Search the records below for "intestinale"; copy each line that has it.

#### Provided material

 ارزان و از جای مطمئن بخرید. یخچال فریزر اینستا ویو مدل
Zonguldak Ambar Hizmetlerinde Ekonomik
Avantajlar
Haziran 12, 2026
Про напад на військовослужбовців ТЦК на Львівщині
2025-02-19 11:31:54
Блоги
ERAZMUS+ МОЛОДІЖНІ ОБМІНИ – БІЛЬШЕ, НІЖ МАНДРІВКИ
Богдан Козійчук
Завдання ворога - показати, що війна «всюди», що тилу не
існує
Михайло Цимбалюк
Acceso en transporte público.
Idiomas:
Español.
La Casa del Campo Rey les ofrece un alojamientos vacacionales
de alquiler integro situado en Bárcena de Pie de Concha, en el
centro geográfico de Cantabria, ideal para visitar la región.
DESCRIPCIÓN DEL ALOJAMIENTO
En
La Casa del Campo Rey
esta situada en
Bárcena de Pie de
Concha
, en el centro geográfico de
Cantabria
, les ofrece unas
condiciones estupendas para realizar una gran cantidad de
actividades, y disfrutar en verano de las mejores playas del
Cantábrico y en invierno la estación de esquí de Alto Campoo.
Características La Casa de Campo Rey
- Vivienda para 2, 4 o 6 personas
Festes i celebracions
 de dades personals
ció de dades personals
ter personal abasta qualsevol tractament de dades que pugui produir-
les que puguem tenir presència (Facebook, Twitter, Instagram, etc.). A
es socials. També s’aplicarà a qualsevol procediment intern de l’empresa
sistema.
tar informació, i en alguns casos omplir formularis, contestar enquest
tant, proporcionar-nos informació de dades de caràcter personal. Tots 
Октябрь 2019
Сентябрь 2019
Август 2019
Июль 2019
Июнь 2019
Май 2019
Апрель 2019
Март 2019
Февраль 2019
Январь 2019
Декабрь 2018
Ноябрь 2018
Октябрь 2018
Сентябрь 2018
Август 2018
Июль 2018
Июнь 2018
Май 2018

########
#### Provided material

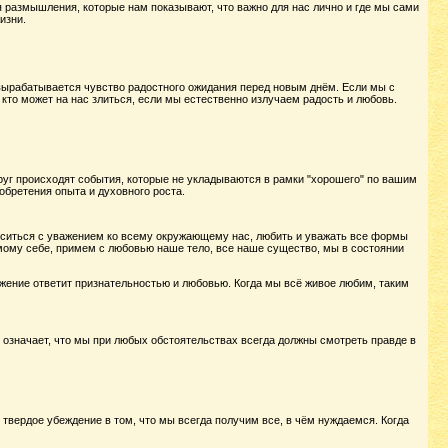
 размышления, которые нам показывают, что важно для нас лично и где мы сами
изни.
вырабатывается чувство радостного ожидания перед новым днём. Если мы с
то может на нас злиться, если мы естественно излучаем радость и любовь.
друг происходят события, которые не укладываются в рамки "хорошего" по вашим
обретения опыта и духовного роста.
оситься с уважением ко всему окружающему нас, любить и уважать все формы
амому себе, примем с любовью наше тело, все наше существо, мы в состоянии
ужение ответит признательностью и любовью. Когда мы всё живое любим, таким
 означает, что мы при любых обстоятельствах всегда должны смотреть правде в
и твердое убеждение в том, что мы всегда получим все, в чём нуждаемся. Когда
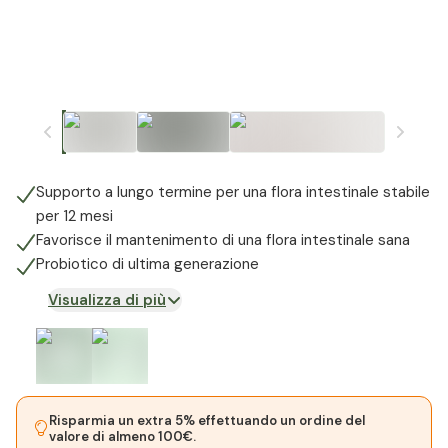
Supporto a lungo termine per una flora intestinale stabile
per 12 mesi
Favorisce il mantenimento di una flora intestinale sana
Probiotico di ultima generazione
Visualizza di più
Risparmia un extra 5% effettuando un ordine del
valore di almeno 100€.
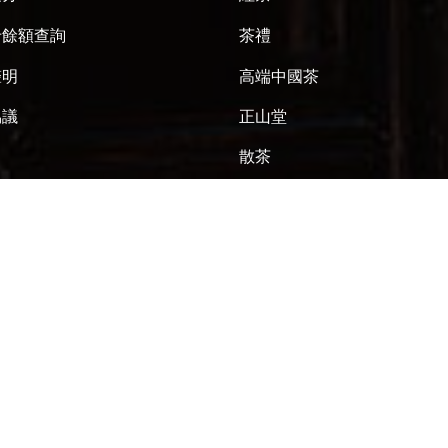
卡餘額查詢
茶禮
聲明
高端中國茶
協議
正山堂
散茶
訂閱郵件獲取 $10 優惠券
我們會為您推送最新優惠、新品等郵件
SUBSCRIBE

########

Solution
Supporto a lungo termine per una flora intestinale stabile
Favorisce il mantenimento di una flora intestinale sana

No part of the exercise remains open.